Dr Ruth McManus  (Sociology)  and colleague Cyril Schafer ( Anthropology, Otago), hosted the inaugural  meeting of the Society for Death Studies (New Zealand)  on the 14th May 2014.  The Society’s aim is to promote scholarship in death studies across academic and professional domains. It spans across social and natural science researchers, palliative, funeral and end of life healthcare professionals, historians, curators and cultural commentators who have an interest in death studies.  
The Society passed the motion to Incorporate the Society, Ruth was voted in as inaugural President of Society for Death Studies (NZ) and Cyril Schafer the secretary.   Details of the SDS (NZ) can be found at: http://rumcmanus.wordpress.com/

Associate Professor Mike Grimshaw has had the following book published by Plagrave-Macmillan Press in the USA: The Counter-Narratives of Radical Theology and Popular Music - Songs of Fear and Trembling (available at the end of this week).

April

Professor Patrick McAllister has been invited to visit School of Ethnology and Sociology, South-Central University for Nationalities of China from 27 April to 2 May. During his stay there, he will give a series of talks and seminars to staff, postgraduate and undergraduate students. Patrick's visit is an important step towards establishing a long-term collaboration between Department of Sociology and Anthropology of UC and School of Ethnology and Sociology, South-Central University for Nationalities of China.

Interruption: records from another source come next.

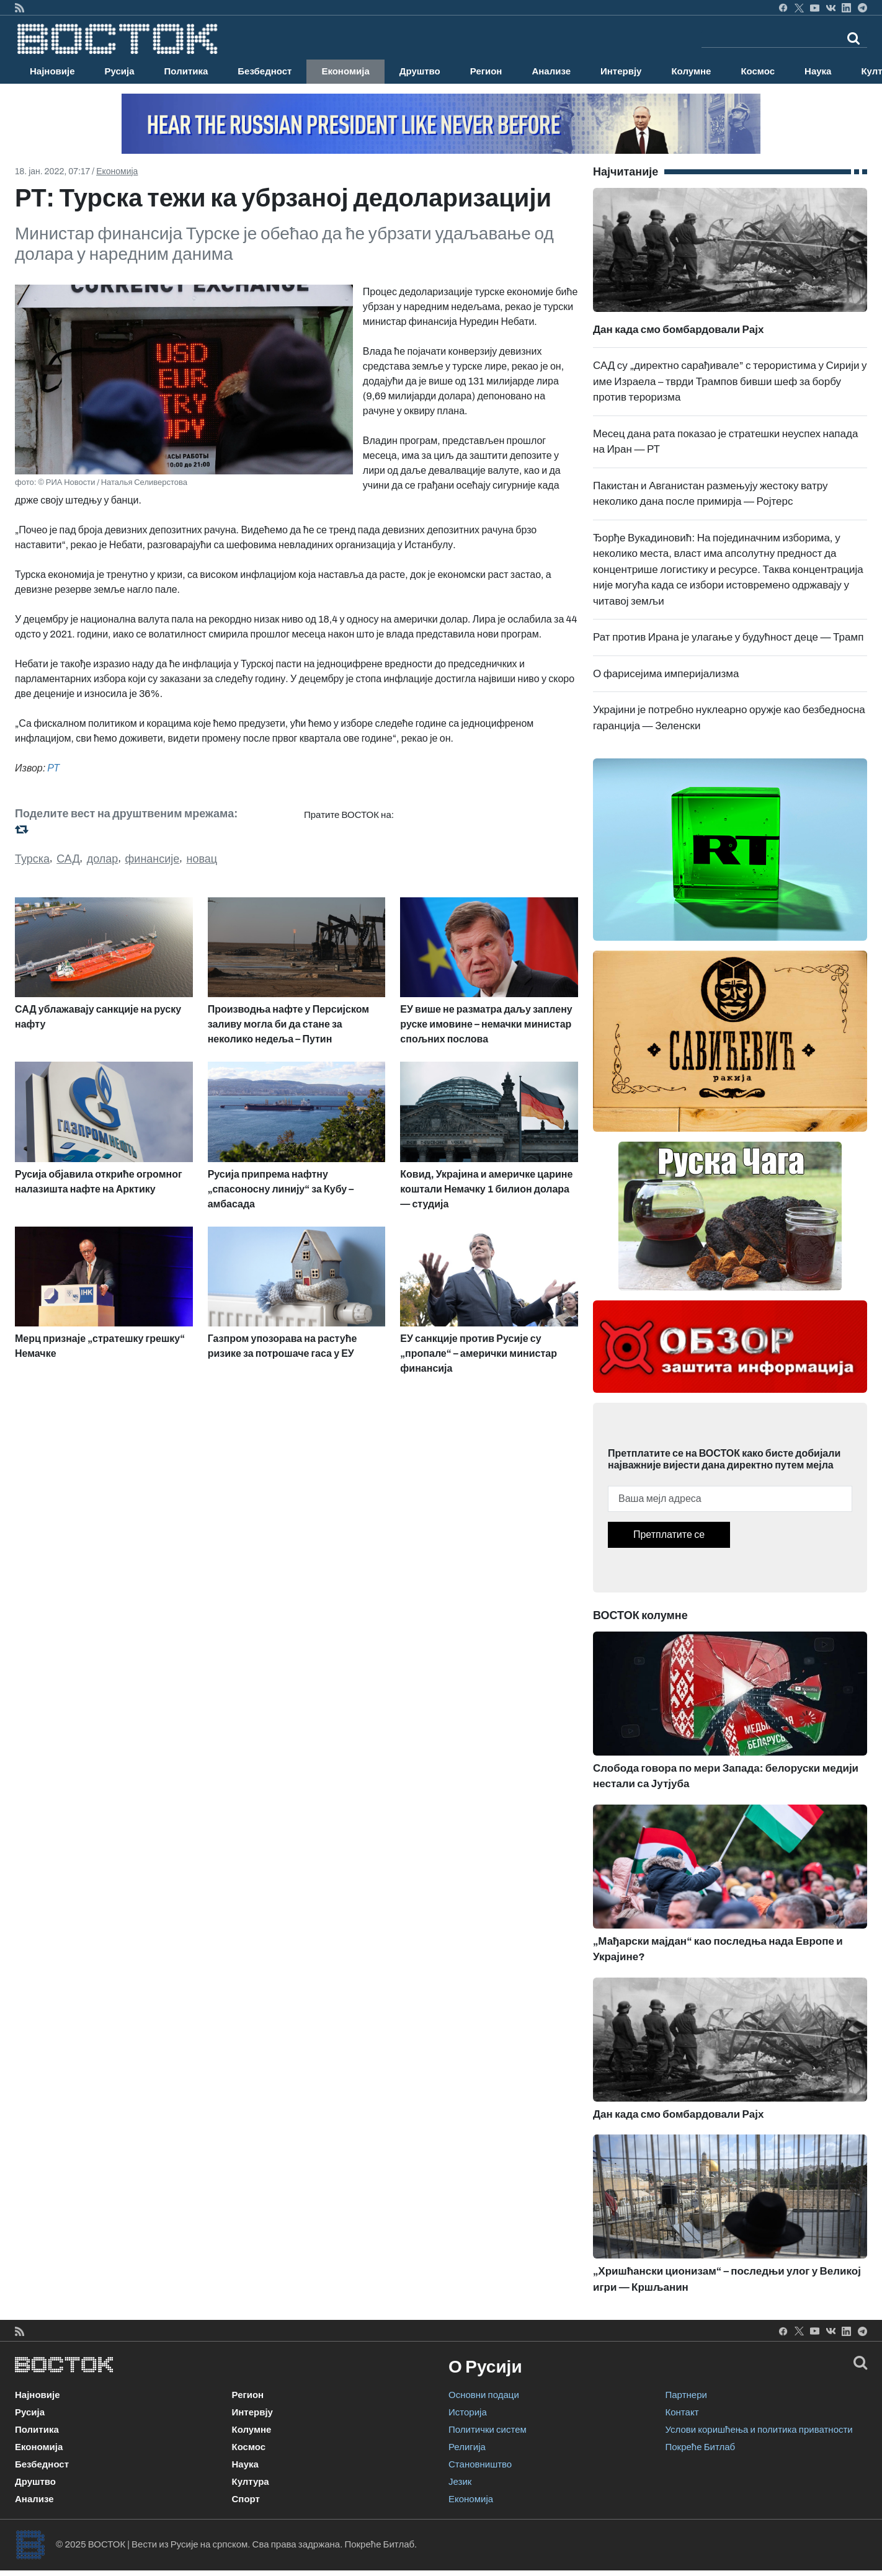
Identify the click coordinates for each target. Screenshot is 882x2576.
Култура (250, 2482)
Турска (32, 859)
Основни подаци (483, 2395)
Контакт (682, 2412)
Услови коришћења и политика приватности (759, 2430)
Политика (186, 71)
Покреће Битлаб (701, 2447)
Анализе (551, 71)
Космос (758, 71)
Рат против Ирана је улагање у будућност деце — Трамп (728, 637)
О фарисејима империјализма (666, 674)
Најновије (52, 71)
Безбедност (265, 71)
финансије (152, 859)
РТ (53, 768)
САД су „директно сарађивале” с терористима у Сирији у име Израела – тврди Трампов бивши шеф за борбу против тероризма (730, 381)
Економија (345, 71)
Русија (120, 71)
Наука (817, 71)
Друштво (419, 71)
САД (67, 859)
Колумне (691, 71)
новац (201, 859)
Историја (467, 2412)
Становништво (480, 2464)
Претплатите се (669, 1534)
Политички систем (487, 2430)
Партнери (686, 2395)
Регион (486, 71)
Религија (467, 2447)
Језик (459, 2482)
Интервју (620, 71)
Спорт (246, 2499)
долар (102, 859)
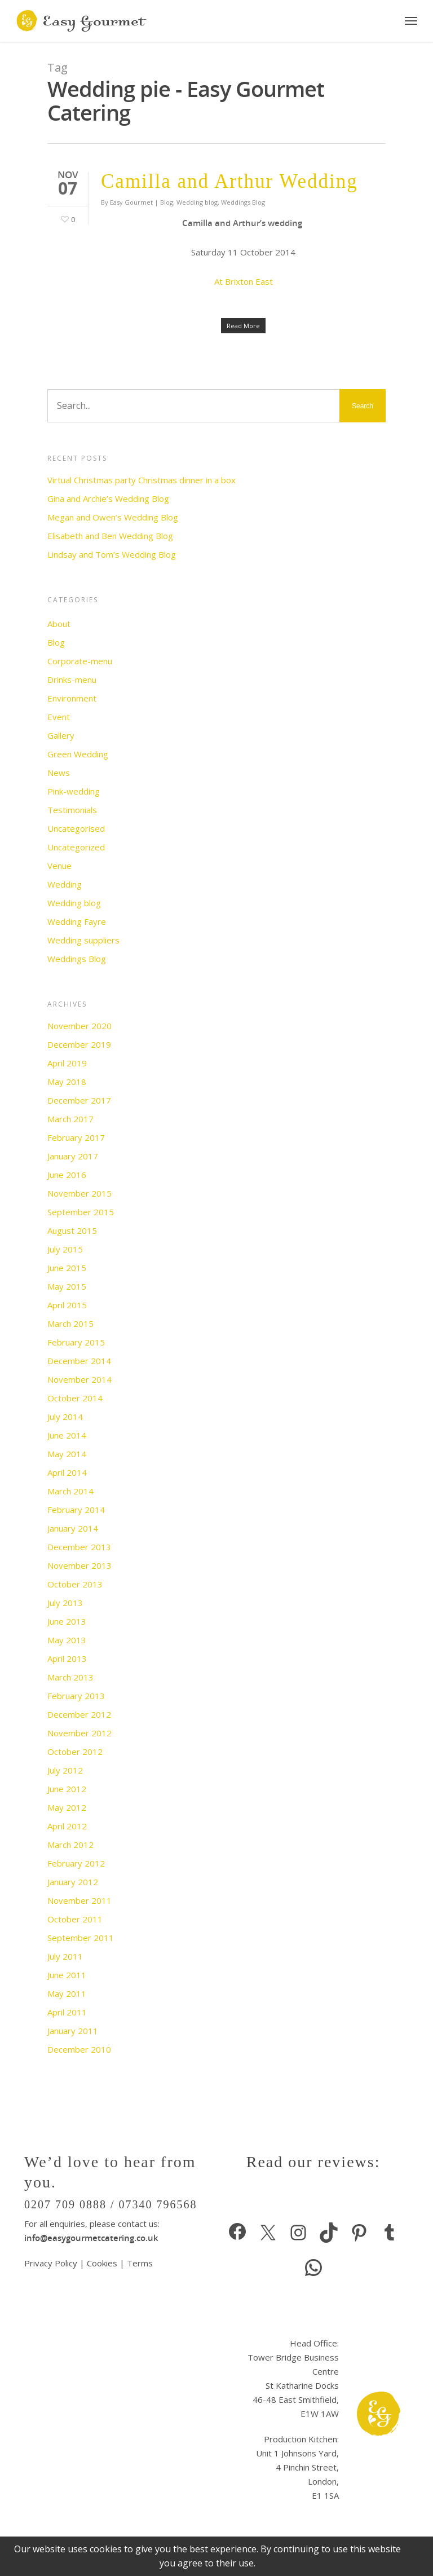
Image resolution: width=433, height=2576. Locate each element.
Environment (71, 698)
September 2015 (80, 1212)
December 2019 (79, 1044)
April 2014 (67, 1472)
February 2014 (76, 1509)
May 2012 (66, 1807)
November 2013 (79, 1565)
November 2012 (79, 1733)
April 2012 (67, 1826)
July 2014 (65, 1416)
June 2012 (66, 1788)
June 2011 (66, 1974)
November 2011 (79, 1900)
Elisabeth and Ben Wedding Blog (110, 535)
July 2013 (65, 1602)
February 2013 (76, 1695)
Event (58, 716)
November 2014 (79, 1379)
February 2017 (76, 1137)
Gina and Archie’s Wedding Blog (108, 498)
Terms (140, 2263)
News (58, 772)
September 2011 (80, 1937)
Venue (59, 865)
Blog (166, 202)
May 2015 (66, 1286)
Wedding (64, 884)
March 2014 (70, 1491)
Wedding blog (197, 202)
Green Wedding (77, 754)
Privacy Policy (51, 2263)
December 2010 (79, 2049)
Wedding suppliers (83, 940)
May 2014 (66, 1453)
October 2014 (75, 1398)
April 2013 (67, 1658)
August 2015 (72, 1230)
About (58, 623)
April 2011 (67, 2012)
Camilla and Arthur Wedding (229, 181)
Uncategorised (76, 828)
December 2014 (79, 1360)
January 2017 (72, 1156)
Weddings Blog (243, 202)
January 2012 (72, 1881)
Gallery (60, 735)
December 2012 (79, 1714)
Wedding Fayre (76, 921)
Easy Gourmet (131, 202)
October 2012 (75, 1751)
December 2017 (79, 1100)
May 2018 (66, 1081)
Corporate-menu (79, 661)
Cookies (102, 2263)
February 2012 (76, 1863)
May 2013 (66, 1640)
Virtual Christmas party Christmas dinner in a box (141, 480)
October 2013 (75, 1584)
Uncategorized (76, 847)
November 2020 (79, 1025)
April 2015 (67, 1305)
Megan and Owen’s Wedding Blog (112, 517)
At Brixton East (243, 281)
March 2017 (70, 1118)
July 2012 (65, 1770)
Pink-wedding (73, 791)
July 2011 (65, 1956)
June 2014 (66, 1435)
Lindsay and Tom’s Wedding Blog (111, 554)
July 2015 (65, 1249)
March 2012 (70, 1844)
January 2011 (72, 2030)
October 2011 (75, 1919)
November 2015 (79, 1193)
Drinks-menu (71, 679)
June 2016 (66, 1174)
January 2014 (72, 1528)
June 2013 (66, 1621)
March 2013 (70, 1677)
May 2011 (66, 1993)
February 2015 (76, 1342)
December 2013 (79, 1546)
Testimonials (72, 809)
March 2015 (70, 1323)
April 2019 (67, 1063)
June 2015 (66, 1267)
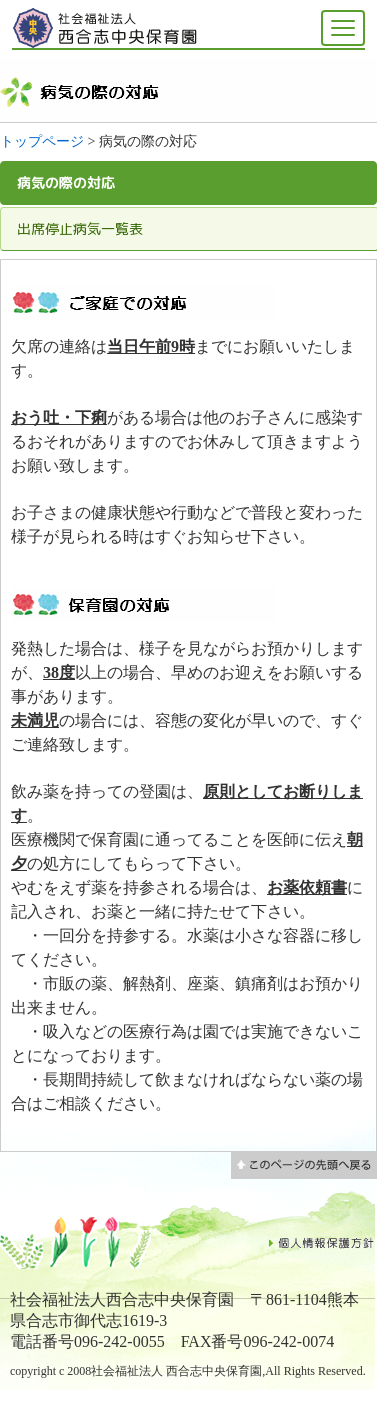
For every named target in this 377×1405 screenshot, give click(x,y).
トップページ (42, 141)
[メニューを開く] (343, 28)
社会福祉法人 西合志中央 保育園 (107, 28)
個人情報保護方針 (322, 1242)
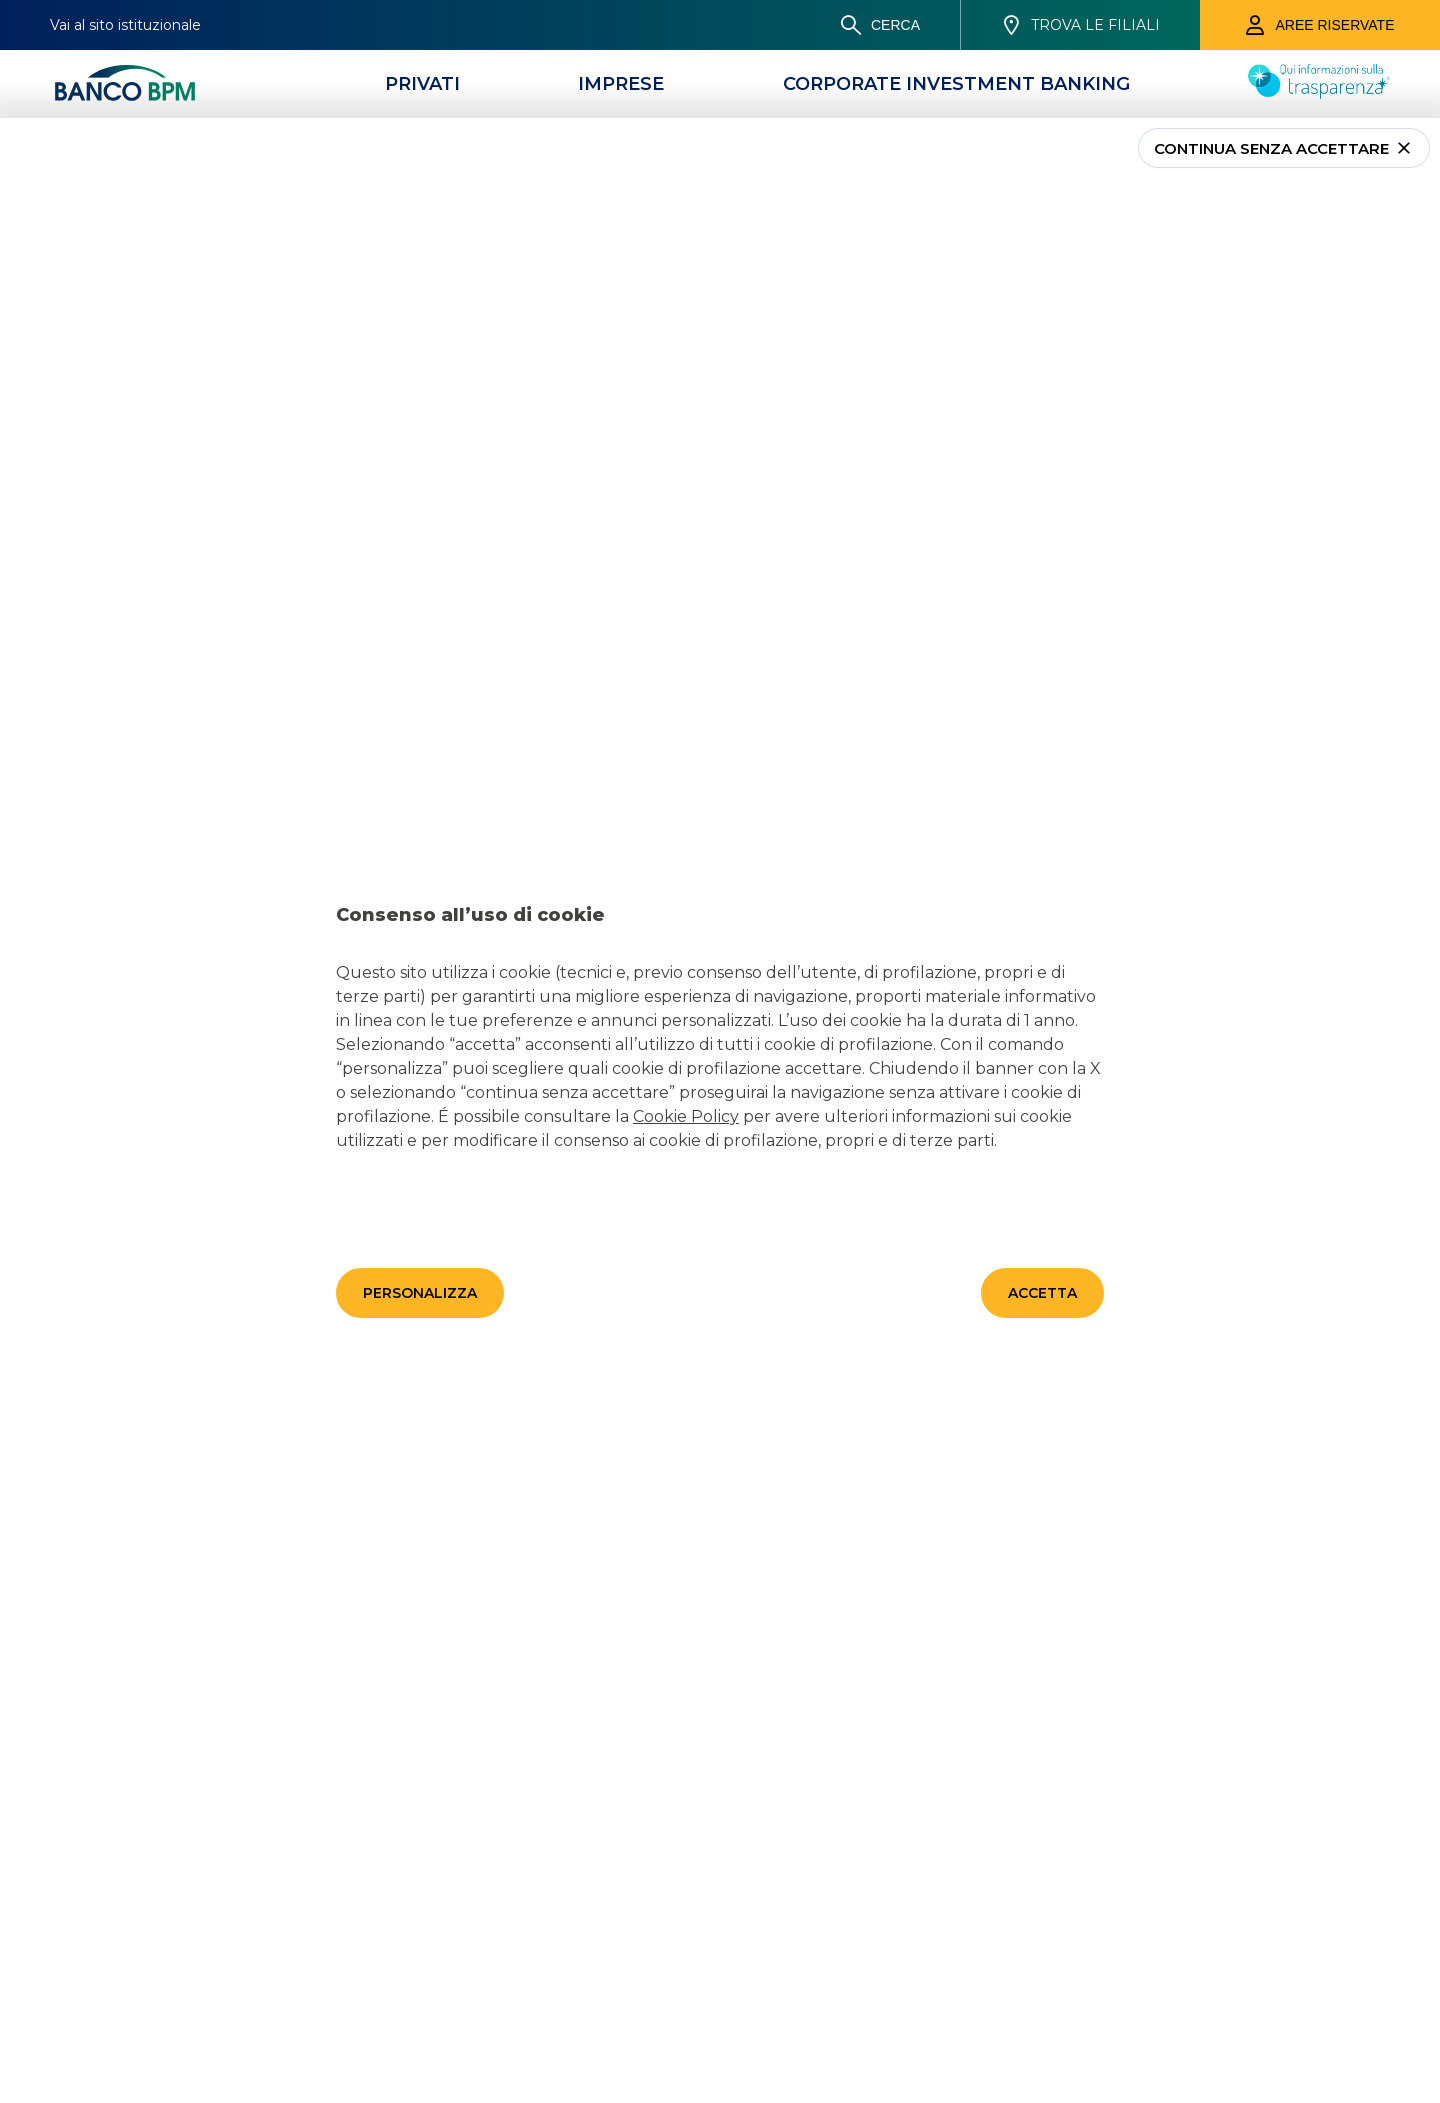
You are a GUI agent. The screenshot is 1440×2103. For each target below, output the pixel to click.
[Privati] (422, 84)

On Friday May 2 Piers Locke is giving a talk for The Department of Anthropology seminar series, University of Otago. He will be giving a presentation titled: "Interspecies Intersections: Ethnoprimatology and Ethnoelephantology".  Piers Locke has also published a short article on "Religion, Scholarship, and Censorship in India" for Academic Freedom Aotearoa.

Greg Newbold recently attended the Leading Justice Symposium organised by the Minister of Justice at Parliament House. Opened by the Prime Minister, the objective of the symposium was to assist the government in mapping the way for justice policy over the next decade. The meeting consisted of 60 invited specialists, including chief executives of police, corrections, justice, the NZ parole board, several high court judges including the Chief Justice, and a handful of renowned academics from Australia and the UK. Greg Newbold was one of the 17 participants, and the only NZ academic, invited to present at the forum.  

March

International Conference - Aditya Malik has been invited to participate in an international conference on "The relevance of traditional cultures for the present and the future" organised by the India International Centre-Asia Project in New Delhi from 24-26 March. The purpose of the conference is to "bring together intellectuals from different countries of Asia, Africa and Latin America who have reflected and will reflect on the fundamental questions whether the long civilisational histories of these countries, with their rich and varied knowledge systems and cultural traditions, have a meaningful and significant role to play in the contemporary world and certainly the world of the future." Conferences participants include academics, thinkers, writers and social activists from Brazil, Mexico, Benin, Ghana, Egypt, Greece, U.K., Russia, Austria, Vietnam, Indonesia, India, China and other countries. Aditya's presentation is entitled: "Articulations of Being: Reflections on the crisis of modern civilisation."